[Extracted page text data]
.....
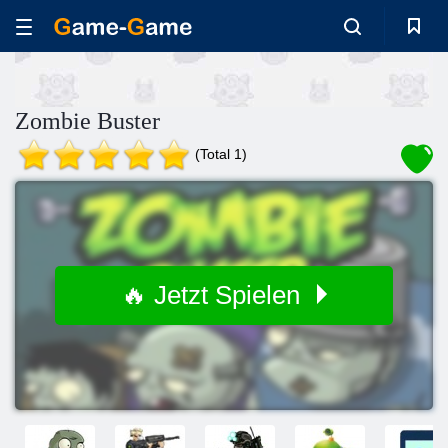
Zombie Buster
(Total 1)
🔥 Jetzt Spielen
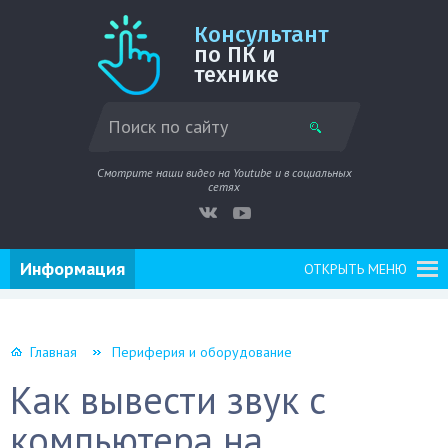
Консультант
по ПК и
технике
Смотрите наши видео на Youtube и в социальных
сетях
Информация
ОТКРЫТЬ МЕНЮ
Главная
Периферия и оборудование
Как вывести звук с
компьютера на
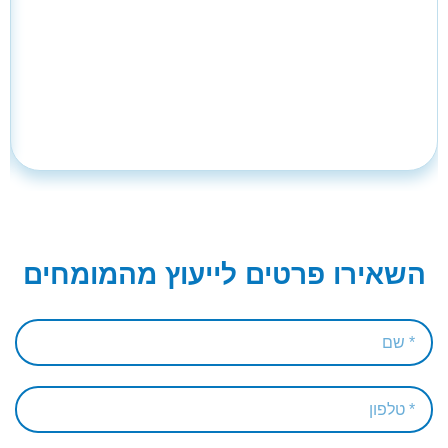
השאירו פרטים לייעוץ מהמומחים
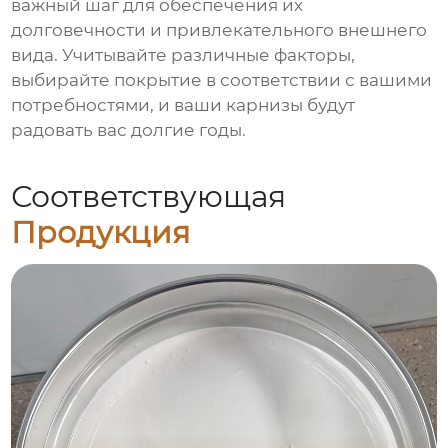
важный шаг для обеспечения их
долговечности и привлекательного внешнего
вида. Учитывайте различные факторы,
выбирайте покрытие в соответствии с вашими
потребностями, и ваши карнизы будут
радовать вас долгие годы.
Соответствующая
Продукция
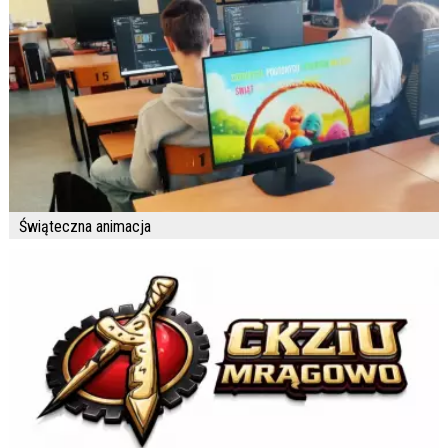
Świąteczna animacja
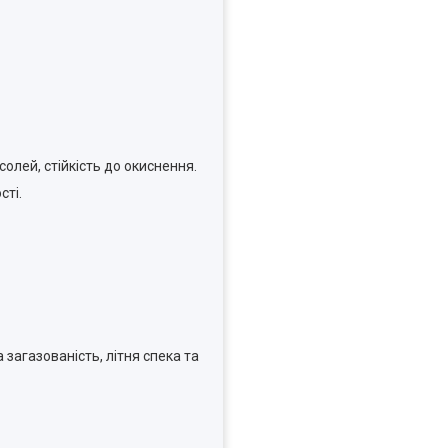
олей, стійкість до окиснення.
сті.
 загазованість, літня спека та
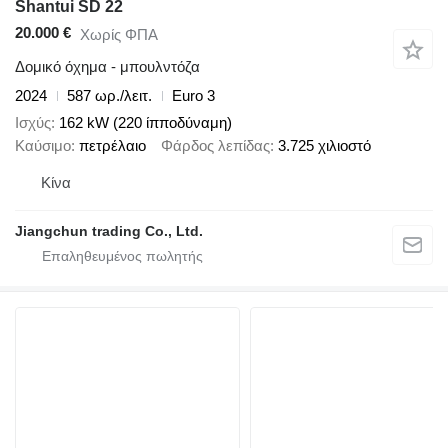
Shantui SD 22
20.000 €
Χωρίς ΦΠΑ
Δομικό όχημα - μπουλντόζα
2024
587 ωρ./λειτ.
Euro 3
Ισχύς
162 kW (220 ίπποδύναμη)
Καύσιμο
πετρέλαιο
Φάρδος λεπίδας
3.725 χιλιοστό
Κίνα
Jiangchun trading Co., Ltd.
.....
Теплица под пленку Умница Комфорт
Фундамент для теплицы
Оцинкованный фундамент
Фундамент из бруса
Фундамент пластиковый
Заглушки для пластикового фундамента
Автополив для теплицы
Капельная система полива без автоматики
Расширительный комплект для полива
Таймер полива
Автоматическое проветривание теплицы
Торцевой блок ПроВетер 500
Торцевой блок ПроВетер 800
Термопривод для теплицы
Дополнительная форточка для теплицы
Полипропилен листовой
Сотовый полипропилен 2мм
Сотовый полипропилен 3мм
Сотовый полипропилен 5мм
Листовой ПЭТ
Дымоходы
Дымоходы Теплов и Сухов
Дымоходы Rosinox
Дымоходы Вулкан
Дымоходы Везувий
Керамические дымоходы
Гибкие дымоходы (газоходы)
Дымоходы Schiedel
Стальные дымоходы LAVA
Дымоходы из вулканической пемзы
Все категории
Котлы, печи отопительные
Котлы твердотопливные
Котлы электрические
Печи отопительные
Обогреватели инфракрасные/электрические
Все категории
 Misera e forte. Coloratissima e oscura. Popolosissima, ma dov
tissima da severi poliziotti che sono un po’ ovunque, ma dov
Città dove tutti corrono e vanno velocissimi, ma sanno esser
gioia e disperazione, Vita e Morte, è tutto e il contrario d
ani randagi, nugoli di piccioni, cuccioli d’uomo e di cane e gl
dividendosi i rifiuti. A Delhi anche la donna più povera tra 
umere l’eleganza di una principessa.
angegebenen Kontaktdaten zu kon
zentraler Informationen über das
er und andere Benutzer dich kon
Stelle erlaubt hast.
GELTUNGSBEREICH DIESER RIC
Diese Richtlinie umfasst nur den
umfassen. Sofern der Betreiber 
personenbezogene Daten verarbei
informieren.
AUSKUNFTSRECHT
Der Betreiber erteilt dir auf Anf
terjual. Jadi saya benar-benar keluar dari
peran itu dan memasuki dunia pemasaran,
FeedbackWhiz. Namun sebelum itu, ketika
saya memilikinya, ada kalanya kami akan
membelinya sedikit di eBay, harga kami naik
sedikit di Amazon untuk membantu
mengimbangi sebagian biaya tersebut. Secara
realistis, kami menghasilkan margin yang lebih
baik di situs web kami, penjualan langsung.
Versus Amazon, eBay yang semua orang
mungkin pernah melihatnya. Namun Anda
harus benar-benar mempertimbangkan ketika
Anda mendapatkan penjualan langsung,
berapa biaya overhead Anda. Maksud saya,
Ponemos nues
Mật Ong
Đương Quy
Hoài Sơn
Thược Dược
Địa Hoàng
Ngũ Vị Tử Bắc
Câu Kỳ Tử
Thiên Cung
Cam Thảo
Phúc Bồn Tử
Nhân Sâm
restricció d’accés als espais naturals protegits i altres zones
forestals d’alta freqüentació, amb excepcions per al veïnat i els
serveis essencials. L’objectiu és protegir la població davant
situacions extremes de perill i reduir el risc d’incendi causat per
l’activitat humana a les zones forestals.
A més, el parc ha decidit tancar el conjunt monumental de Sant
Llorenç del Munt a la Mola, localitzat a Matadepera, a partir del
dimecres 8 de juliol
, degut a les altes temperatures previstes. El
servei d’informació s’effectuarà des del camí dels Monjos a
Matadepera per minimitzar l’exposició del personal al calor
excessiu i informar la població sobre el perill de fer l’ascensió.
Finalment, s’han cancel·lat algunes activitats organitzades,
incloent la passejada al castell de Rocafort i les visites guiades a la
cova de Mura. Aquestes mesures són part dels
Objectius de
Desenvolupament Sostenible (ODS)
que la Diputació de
.....
*EXERCISE AIM:*
Look through the entries for the string "zones". Every line that has it belongs in the answer.

*EXERCISE OUTPUT:*
restricció d’accés als espais naturals protegits i altres zones
l’activitat humana a les zones forestals.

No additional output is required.